Por que pessoas com uma atividade parlamentar tão notável, exemplar mesmo, como a senadora Patrícia Saboya Gomes defenderiam uma posição que supõe um "evolucionismo" social e afirma que reduzir a idade mínima penal nos colocaria atrás? Creio que em grande parte isso se deve a que o conhecimento sobre o tema, que tem sido muito pesquisado, não chegou à avassaladora maioria da inteligentsia brasileira, que lê filósofos e ideológos, mas não lê a produção dos pesquisadores. Está por fora. Na perspectiva ideológica da senadora, a principal vertente na violência brasileira é a desigualdade social. Mas os dados provam que não é. A desigualdade, medida pelo Índice de Gini, mudou pouco em um quarto de século, nas décadas de 70, 80 e parte da década de 90. Não obstante, a taxa de homicídios aumentou retilinearmente, mais ou menos no mesmo rítmo. A desigualdade estacionou quase trinta anos e o homicídio cresceu durante esses mesmos anos. Ou seja, temos que buscar a explicação para o crescimento do homicídio em outro lugar.
A visão sobre-determinista do crime também parece afetar o Presidente da República e seu Senador Aluizio Mercadante, do PT de São Paulo, que usou de procedimentos legais, mas autoritários, para impedir a discussão e possível votação de um projeto que incluía a redução da maioridade penal. Baseados em quê? O achismo é generalizado. O presidente nacional da Ordem dos Advogados do Brasil, Cezar Britto, e o presidente da Câmara dos Deputados, Arlindo Chinaglia, disseram que reduzir a maioridade penal não "resolveria" a violência. Como sabem? Bola de cristal? Onde estão os dados?
A qüestão está mal colocada: não existe a possibilidade de "resolver a qüestão da violência" a curto prazo. Resta saber se essas medidas reduziriam significativamente a violência, se salvariam vidas, se fariam justiça. Do outro lado do debate, a extrema direita propõe a pena de morte e a revogação do Estatuto da Criança e do Adolescente, tout court. Quer sangue. Tudo no âmbito da ideologia, da raiva e da emoção. Achismo puro.

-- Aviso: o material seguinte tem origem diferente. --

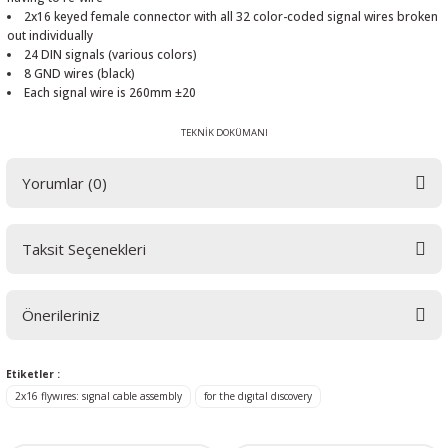
2x16 keyed female connector with all 32 color-coded signal wires broken
out individually
24 DIN signals (various colors)
8 GND wires (black)
Each signal wire is 260mm ±20
TEKNİK DOKÜMANI
Yorumlar (0)
Taksit Seçenekleri
Bu ürüne ilk yorumu siz yapın! LÜTFEN Sorularınızı bu alana yazmayınız.
Sorularınız için info@elektrovadi.com
Önerileriniz
Yorum Yaz
Bu ürünün fiyat bilgisi, resim, ürün açıklamalarında ve diğer konularda
Etiketler :
yetersiz gördüğünüz noktaları öneri formunu kullanarak tarafımıza
2x16 flywıres: sıgnal cable assembly
for the dıgıtal dıscovery
iletebilirsiniz.
Görüş ve önerileriniz için teşekkür ederiz.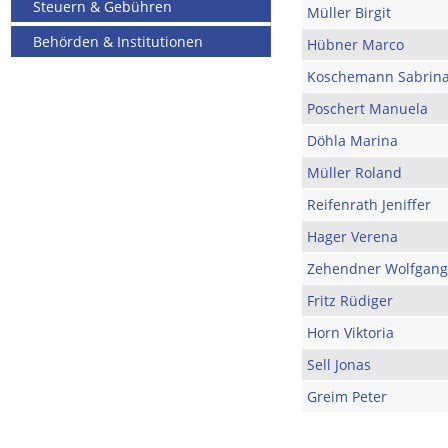
Steuern & Gebühren
Müller Birgit
Behörden & Institutionen
Hübner Marco
Koschemann Sabrin
Poschert Manuela
Döhla Marina
Müller Roland
Reifenrath Jeniffer
Hager Verena
Zehendner Wolfgang
Fritz Rüdiger
Horn Viktoria
Sell Jonas
Greim Peter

Por que líderes políticos e a inteligentsia nacional se pronunciam sobre temas tão relevantes sem fazer o dever de casa? A redução da violência não é tarefa impossível: o Estado de São Paulo, com governo tucano, reduziu dramaticamente as taxas de homicídio e de outros crimes a ponto de passar a ser citado como um exemplo no plano internacional. Usou, principalmente, o que há de melhor na Ciência Policial e pouco de prevenção social; a Prefeitura de Diadema, que é petista, também reduziu drasticamente suas taxas de homicídio e de violência doméstica, usando um programa suplementar, basicamente de prevenção, no qual se destaca a Lei Seca. Brigam na política, mas acertam na segurança. Resultado: há mais segurança em São Paulo e em Diadema (e em muitos outros municípios paulistas). Atualização: há outros exemplos, no Rio de Janeiro (PMDB), Pernambuco (PSB) e, mais recentemente, o Espírito Sano. Há muitos exemplos fora do Brasil de endurecimento das leis e de abrandamento delas, mas o conhecimento derivado das pesquisas sobre elas não encontrou o caminho das leituras feitas pela nossa inteligentsia.
Infelizmente, talvez saiamos dessa onda de fervor (até a próxima barbárie) sem responder à pergunta: afinal, com que idade o brasileiro de hoje adquire o sentido do bem e do mal, de que o que faz é crime?